College Grantable roles that are affected by the above, in addition to the ZZ/ZD Local Security Admin are:

• The college CTC_XXX_DISTR roles in HCM.  Changes made to this access in HCM, will sync to FS and PT as the DISTR roles do not exist in CS.
• The college CTC_XXX_CC roles in CS, changes to this will sync to Portal.
• ZZ PeopleSoft User
• EOPP_USER
• PAPP_USER
• ZD_DS_QUERY_VIEWER
• ZZ Former Employee role (is now dynamic so should be ok) but it syncs from HCM to FS/PT
• ZZ Navigation Bar Access role (exists in CS too, not FS)
• ZZ_EMPLOYEE (exists in FS/HCM/PT)
• ZZ_CS_STAFF (exists in CS/PT)
• ZZ SS Student/ ZZ SS Advisor/ZZ SS Faculty ( sync from CS to PT)
• ZC CC Personal Info Student (CS) syncs to portal
• ZD CC Personal Info Student (CS) syncs to portal
• ZZ CC Personal Info Student (CS) syncs to portal
• ZZ CC Pers Info NID Update (CS) syncs to portal

Note:  ZZ Local Security Admin role functions the same, it syncs from HCM to FS/CS/PT but this role is only grantable by SBCTC.  

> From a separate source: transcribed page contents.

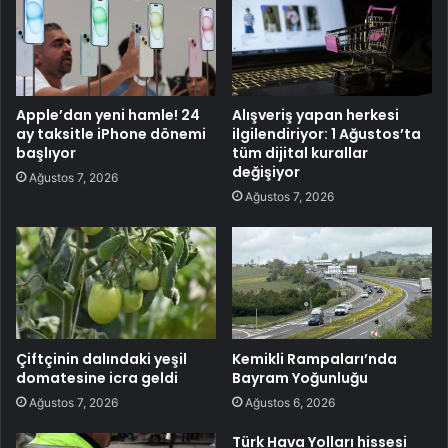
Apple’dan yeni hamle! 24
Alışveriş yapan herkesi
ay taksitle iPhone dönemi
ilgilendiriyor: 1 Ağustos’ta
başlıyor
tüm dijital kurallar
değişiyor
Ağustos 7, 2026
Ağustos 7, 2026
Çiftçinin dalındaki yeşil
Kemikli Rampaları’nda
domatesine icra geldi
Bayram Yoğunluğu
Ağustos 7, 2026
Ağustos 6, 2026
Türk Hava Yolları hissesi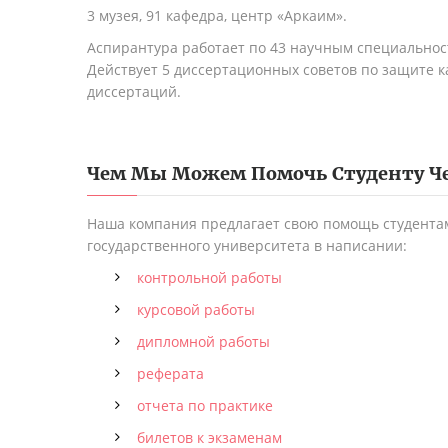
3 музея, 91 кафедра, центр «Аркаим».
Аспирантура работает по 43 научным специальност
Действует 5 диссертационных советов по защите к
диссертаций.
Чем Мы Можем Помочь Студенту
Ч
Наша компания предлагает свою помощь студента
государственного университета в написании:
контрольной работы
курсовой работы
дипломной работы
реферата
отчета по практике
билетов к экзаменам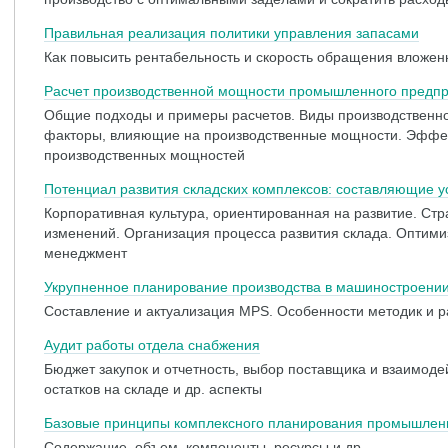
Правильная реализация политики управления запасами
Как повысить рентабельность и скорость обращения вложе
Расчет производственной мощности промышленного предп
Общие подходы и примеры расчетов. Виды производственн
факторы, влияющие на производственные мощности. Эффек
производственных мощностей
Потенциал развития складских комплексов: составляющие 
Корпоративная культура, ориентированная на развитие. Стр
изменений. Организация процесса развития склада. Оптим
менеджмент
Укрупненное планирование производства в машиностроени
Составление и актуализация MPS. Особенности методик и р
Аудит работы отдела снабжения
Бюджет закупок и отчетность, выбор поставщика и взаимоде
остатков на складе и др. аспекты
Базовые принципы комплексного планирования промышлен
Содержание, объем, компоненты, ресурсы и др.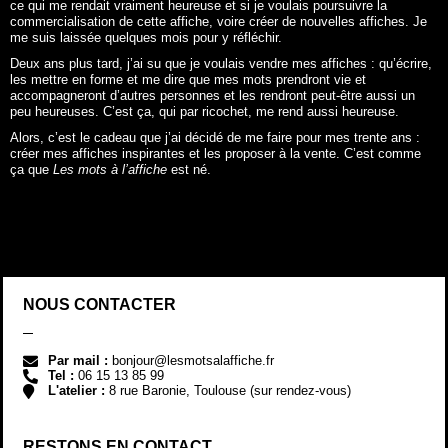
ce qui me rendait vraiment heureuse et si je voulais poursuivre la
commercialisation de cette affiche, voire créer de nouvelles affiches. Je
me suis laissée quelques mois pour y réfléchir.
Deux ans plus tard, j’ai su que je voulais vendre mes affiches : qu’écrire,
les mettre en forme et me dire que mes mots prendront vie et
accompagneront d’autres personnes et les rendront peut-être aussi un
peu heureuses. C’est ça, qui par ricochet, me rend aussi heureuse.
Alors, c’est le cadeau que j’ai décidé de me faire pour mes trente ans :
créer mes affiches inspirantes et les proposer à la vente. C’est comme
ça que
Les mots à l’affiche
est né.
NOUS CONTACTER
Par mail :
bonjour@lesmotsalaffiche.fr
Tel :
06 15 13 85 99
L'atelier :
8 rue Baronie, Toulouse (sur rendez-vous)
RESTONS EN CONTACT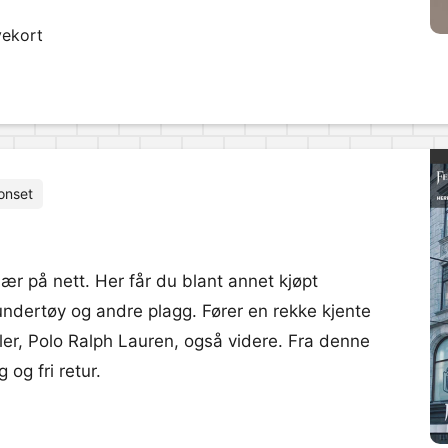
vekort
onset
ær på nett. Her får du blant annet kjøpt
 undertøy og andre plagg. Fører en rekke kjente
r, Polo Ralph Lauren, også videre. Fra denne
 og fri retur.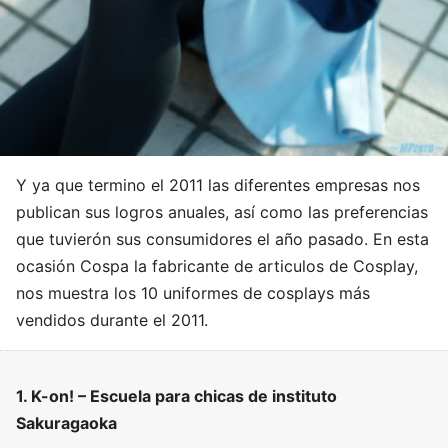
Y ya que termino el 2011 las diferentes empresas nos
publican sus logros anuales, así como las preferencias
que tuvierón sus consumidores el año pasado. En esta
ocasión Cospa la fabricante de articulos de Cosplay,
nos muestra los 10 uniformes de cosplays más
vendidos durante el 2011.
1. K-on! – Escuela para chicas de instituto
Sakuragaoka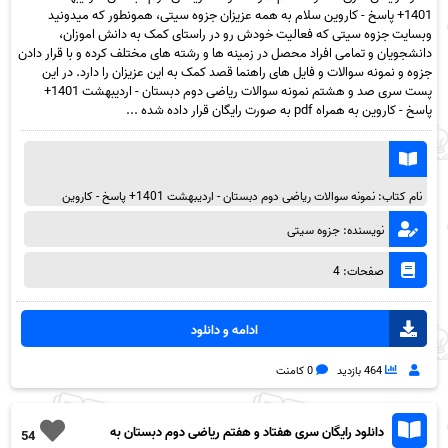
1401+ پاسخ - کاروین سلام به همه عزیزان جزوه سیتی، همونطور که میدونید
وبسایت جزوه سیتی که فعالیت خودش رو در راستای کمک به دانش اموزان،
دانشجویان و تمامی افراد محصل در زمینه ها و رشته های مختلف کرده و با قرار دادن
جزوه و نمونه سوالات و فایل های راهنما قصد کمک به این عزیزان را دارد. در این
پست سری صد و هشتم نمونه سوالات ریاضی دوم دبستان - اردیبهشت 1401+
پاسخ - کاروین به همراه pdf به صورت رایگان قرار داده شده ...
نام کتاب: نمونه سوالات ریاضی دوم دبستان - اردیبهشت 1401+ پاسخ - کاروین
نویسنده: جزوه سیتی
صفحات: 4
ادامه و دانلود
464 بازدید
0 کامنت
دانلود رایگان سری هفتاد و هفتم ریاضی دوم دبستان به
54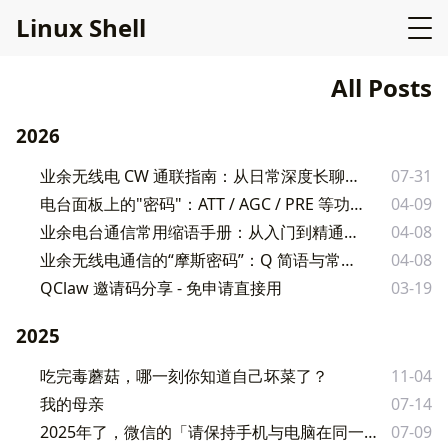
L
i
n
u
x
S
h
e
l
l
All Posts
2026
业余无线电 CW 通联指南：从日常深度长聊到比赛极简搏杀
07-31
电台面板上的"密码"：ATT / AGC / PRE 等功能键完全图解
04-09
业余电台通信常用缩语手册：从入门到精通的通联密码
04-08
业余无线电通信的“摩斯密码”：Q 简语与常用缩语详解
04-08
QClaw 邀请码分享 - 免申请直接用
03-19
2025
吃完毒蘑菇，哪一刻你知道自己坏菜了？
11-04
我的母亲
07-14
2025年了，微信的「请保持手机与电脑在同一网络后重试」还在劝我放弃备份
07-09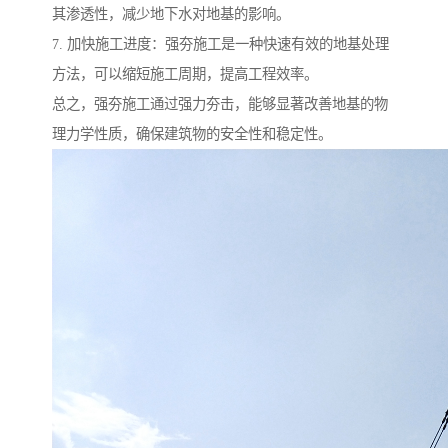
其渗透性，减少地下水对地基的影响。
7. 加快施工进度：强夯施工是一种快速有效的地基处理
方法，可以缩短施工周期，提高工程效率。
总之，强夯施工通过强力夯击，能够显著改善地基的物
理力学性质，确保建筑物的安全性和稳定性。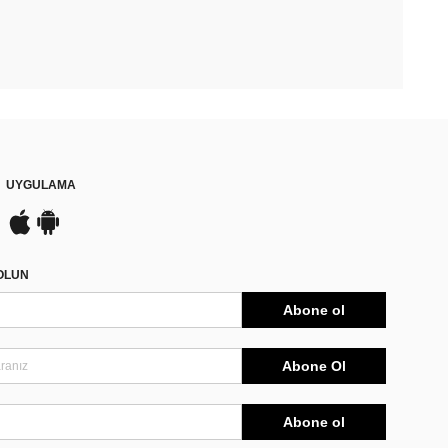
UYGULAMA
DOLUN
Abone ol
Abone Ol
Abone ol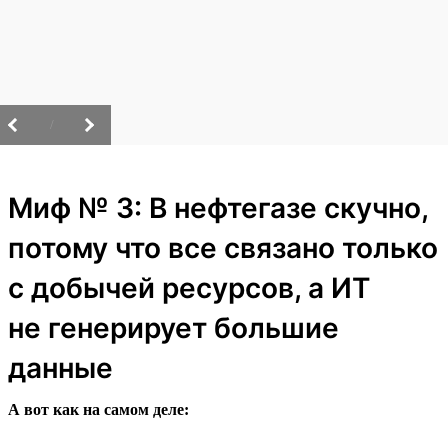
/
Миф № 3: В нефтегазе скучно,
потому что все связано только
с добычей ресурсов, а ИТ
не генерирует большие
данные
А вот как на самом деле: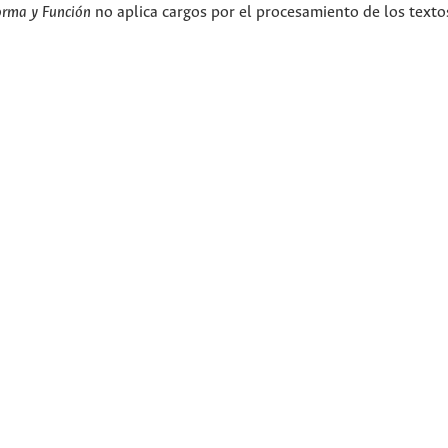
orma y Función
no aplica cargos por el procesamiento de los texto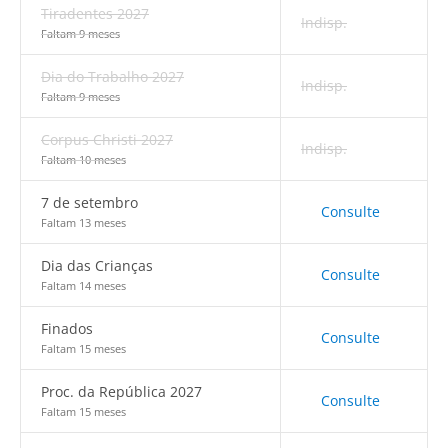
Tiradentes 2027
Indisp.
Faltam 9 meses
Dia do Trabalho 2027
Indisp.
Faltam 9 meses
Corpus Christi 2027
Indisp.
Faltam 10 meses
7 de setembro
Consulte
Faltam 13 meses
Dia das Crianças
Consulte
Faltam 14 meses
Finados
Consulte
Faltam 15 meses
Proc. da República 2027
Consulte
Faltam 15 meses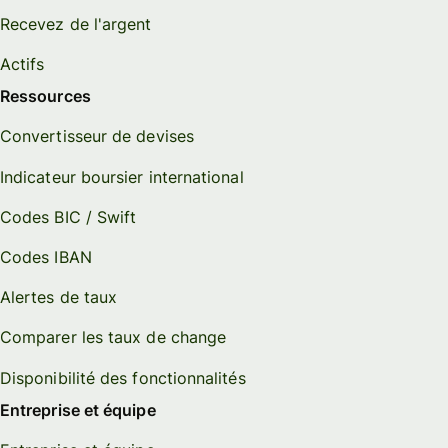
Recevez de l'argent
Actifs
Ressources
Convertisseur de devises
Indicateur boursier international
Codes BIC / Swift
Codes IBAN
Alertes de taux
Comparer les taux de change
Disponibilité des fonctionnalités
Entreprise et équipe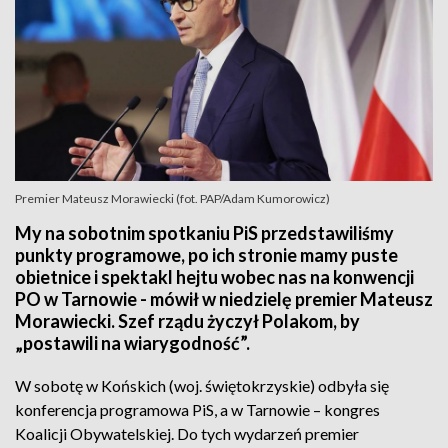
Premier Mateusz Morawiecki (fot. PAP/Adam Kumorowicz)
My na sobotnim spotkaniu PiS przedstawiliśmy
punkty programowe, po ich stronie mamy puste
obietnice i spektakl hejtu wobec nas na konwencji
PO w Tarnowie - mówił w niedzielę premier Mateusz
Morawiecki. Szef rządu życzył Polakom, by
„postawili na wiarygodność”.
W sobotę w Końskich (woj. świętokrzyskie) odbyła się
konferencja programowa PiS, a w Tarnowie – kongres
Koalicji Obywatelskiej. Do tych wydarzeń premier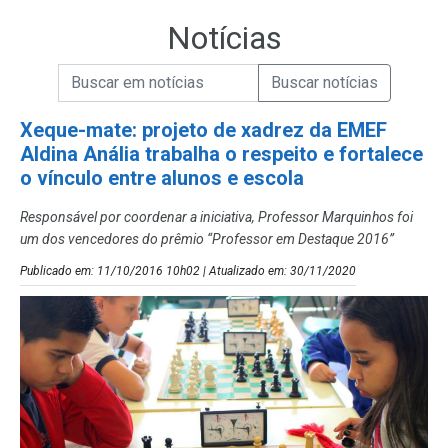
Notícias
Campo de Busca de informações
Enviar a Busca de Notícias
Campo de Busca de Notícias
Xeque-mate: projeto de xadrez da EMEF
Aldina Anália trabalha o respeito e fortalece
o vínculo entre alunos e escola
Responsável por coordenar a iniciativa, Professor Marquinhos foi
um dos vencedores do prêmio “Professor em Destaque 2016”
Publicado em: 11/10/2016 10h02 | Atualizado em: 30/11/2020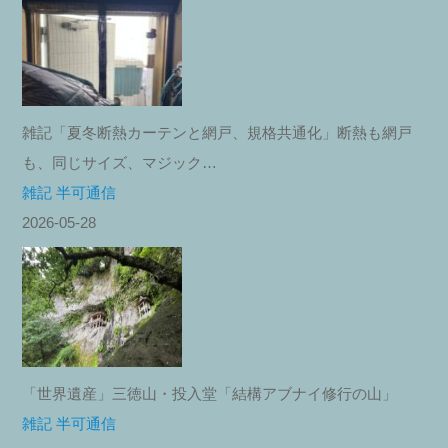
雑記「夏冬断熱カーテンと網戸、規格共通化」断熱も網戸
も、同じサイズ、マジック…
雑記 半可通信
2026-05-28
「世界遺産」三徳山・投入堂「結構アブナイ修行の山」
雑記 半可通信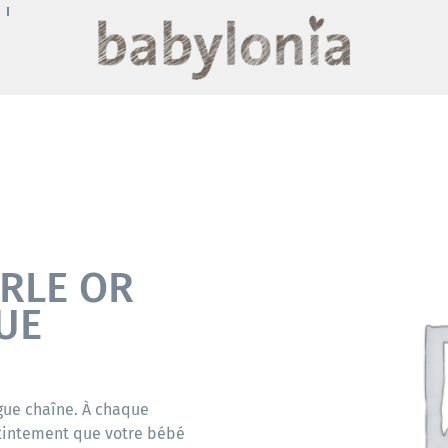
ERLE OR
UE
ngue chaîne. À chaque
tintement que votre bébé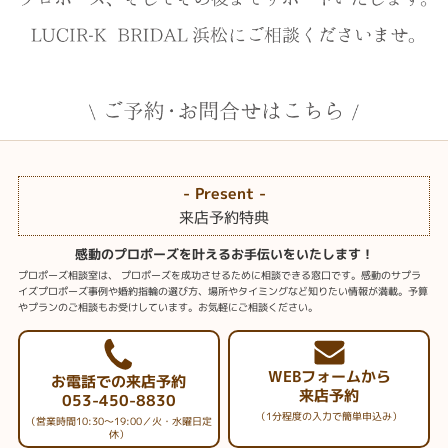
- Present -
来店予約特典
感動のプロポーズを叶えるお手伝いをいたします！
プロポーズ相談室は、 プロポーズを成功させるために相談できる窓口です。感動のサプラ
イズプロポーズ事例や婚約指輪の選び方、場所やタイミングなど知りたい情報が満載。予算
やプランのご相談もお受けしています。お気軽にご相談ください。
WEBフォームから
お電話での来店予約
来店予約
053-450-8830
（1分程度の入力で簡単申込み）
（営業時間10:30～19:00／火・水曜日定
休）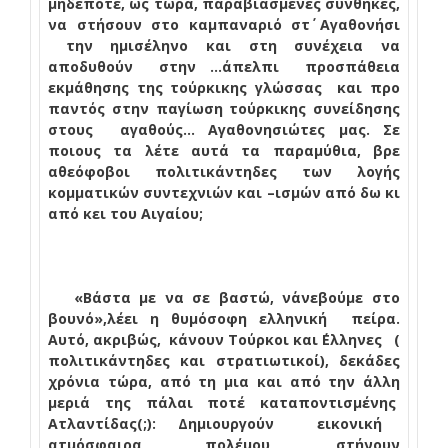
μηδέποτε, ως τώρα, παραβιασμένες συνθήκες,
να στήσουν στο καμπαναριό στ΄ Αγαθονήσι
την ημισέληνο και στη συνέχεια να
αποδυθούν
στην …άπελπι
προσπάθεια
εκμάθησης της τούρκικης γλώσσας
και προ
παντός στην παγίωση τούρκικης συνείδησης
στους
αγαθούς… Αγαθονησιώτες μας. Σε
ποιους τα λέτε αυτά τα παραμύθια, βρε
αθεόφοβοι πολιτικάντηδες των λογής
κομματικών συντεχνιών και –ισμών από δω κι
από κει του Αιγαίου;
«Βάστα με να σε βαστώ, ν΄ανεβούμε στο
βουνό»,λέει η θυμόσοφη ελληνική
πείρα.
Αυτό, ακριβώς,
κάνουν Τούρκοι και ΄Ελληνες
(
πολιτικάντηδες και στρατιωτικοί), δεκάδες
χρόνια τώρα, από τη μια και από την άλλη
μεριά της πάλαι ποτέ καταποντισμένης
Ατλαντίδας(;): Δημιουργούν
εικονική
ατμόσφαιρα πολέμου, στήνουν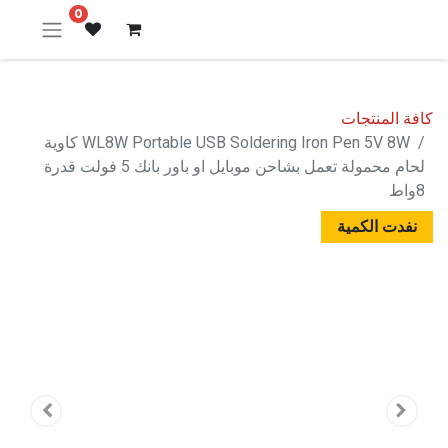
0
كافة المنتجات
WL8W Portable USB Soldering Iron Pen 5V 8W كاوية
لحام محمولة تعمل بشاحن موبايل او باور بانك 5 فولت قدرة
8واط
نفدت الكمية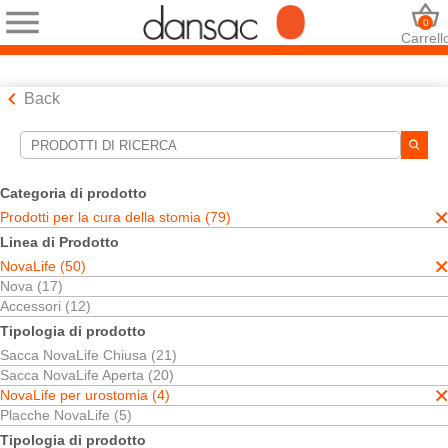
0
Carrell
Back
Strumenti di ricerca
Le tue selezioni:
Categoria di prodotto
Prodotti per la cura della stomia
Prodotti per la cura della stomia (79)
NovaLife
Linea di Prodotto
NovaLife per urostomia
NovaLife (50)
Monopezzo
Sacca per Urostomia
Nova (17)
Accessori (12)
La sua selezione abbinato
3
risultati
Tipologia di prodotto
Ordina per:
Sacca NovaLife Chiusa (21)
Sacca NovaLife Aperta (20)
NovaLife per urostomia (4)
Placche NovaLife (5)
Tipologia di prodotto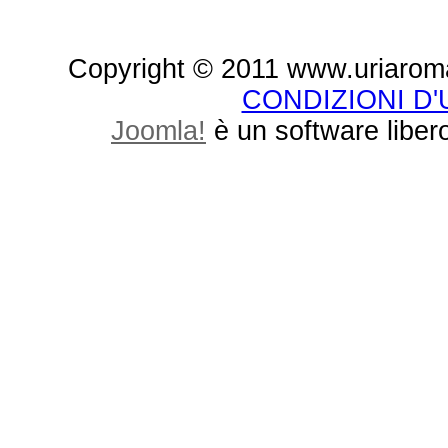
Copyright © 2011 www.uriaroma.it.
CONDIZIONI D
Joomla!
è un software libero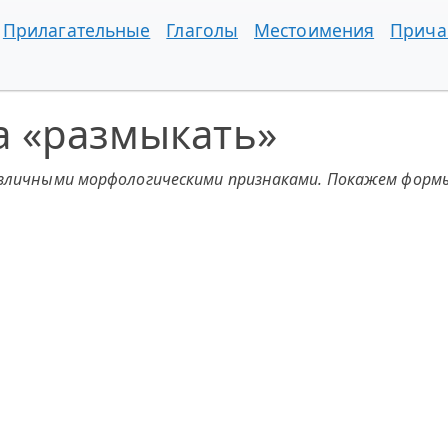
Прилагательные
Глаголы
Местоимения
Прича
а «размыкать»
азличными морфологическими признаками. Покажем формы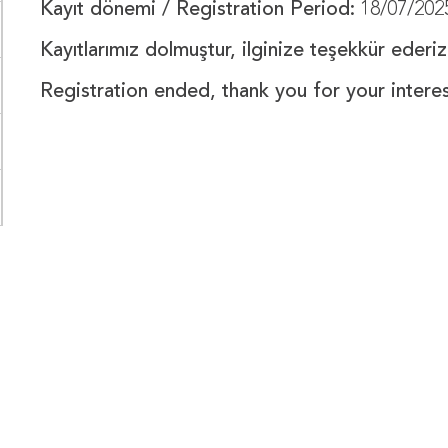
Kayıt dönemi / Registration Period:
18/07/2025
Kayıtlarımız dolmuştur, ilginize teşekkür ederiz
Registration ended, thank you for your interes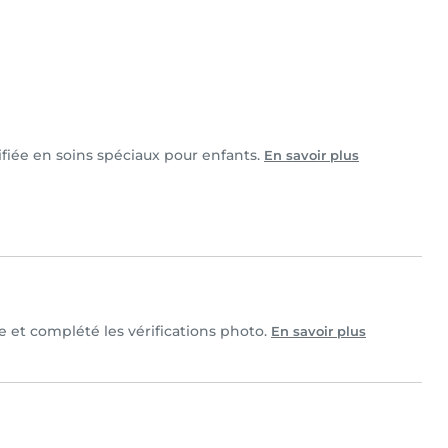
fiée en soins spéciaux pour enfants.
En savoir plus
le et complété les vérifications photo.
En savoir plus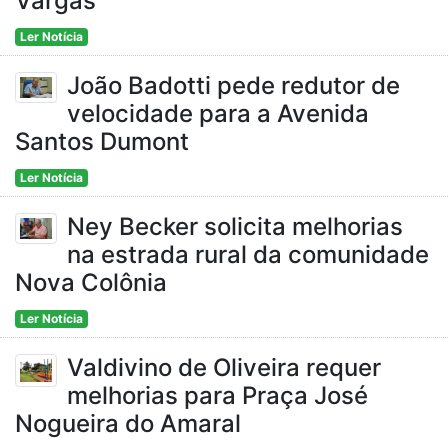
Vargas
Ler Notícia
João Badotti pede redutor de
velocidade para a Avenida
Santos Dumont
Ler Notícia
Ney Becker solicita melhorias
na estrada rural da comunidade
Nova Colônia
Ler Notícia
Valdivino de Oliveira requer
melhorias para Praça José
Nogueira do Amaral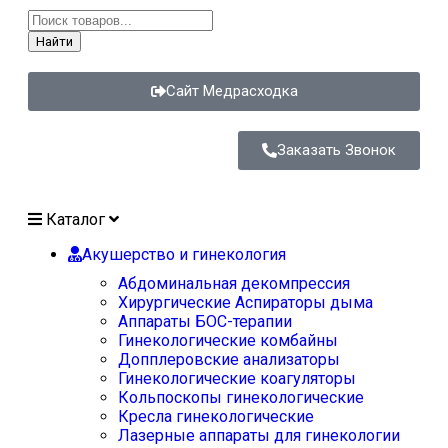
Найти
Сайт Медрасходка
Заказать Звонок
Каталог
Акушерство и гинекология
Абдоминальная декомпрессия
Хирургические Аспираторы дыма
Аппараты БОС-терапии
Гинекологические комбайны
Допплеровские анализаторы
Гинекологические коагуляторы
Кольпоскопы гинекологические
Кресла гинекологические
Лазерные аппараты для гинекологии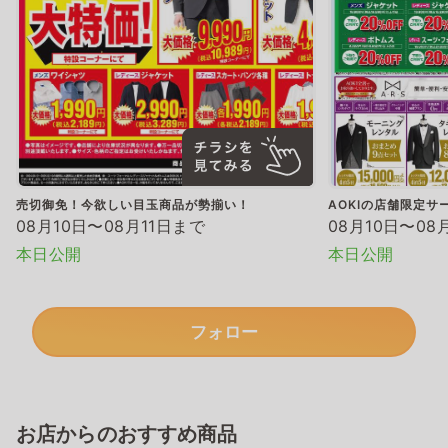
売切御免！今欲しい目玉商品が勢揃い！
AOKIの店舗限定サ
08月10日〜08月11日まで
08月10日〜08
本日公開
本日公開
フォロー
お店からのおすすめ商品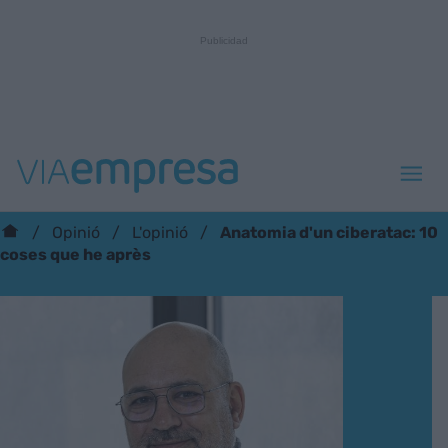
Anatomia d'un ciberatac: 10
Opinió
L'opinió
coses que he après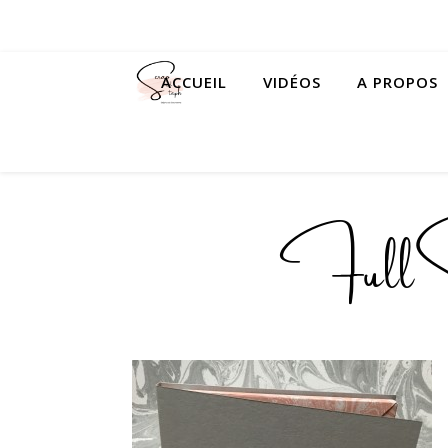
ACCUEIL
VIDÉOS
A PROPOS
FullSi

QHC_SEC_ROLE_GRANT_DEFN_PILLAR and QCS_SEC_ROLE_GRANT_DEFN_PILLAR queries

These queries will show an LSA any role that will sync across pillars. This will allow the LSA to go back and check the other pillar areas to ensure the role is needed. For example if a person needs the ZD Local Security Admin in HCM but not FS/CS, and the LSA adds the role to the user in HCM, that role exists in the other two pillars and will sync across and get added to the user in FS/CS. If the role is not needed in FS/CS, the LSA will need to go manually remove it.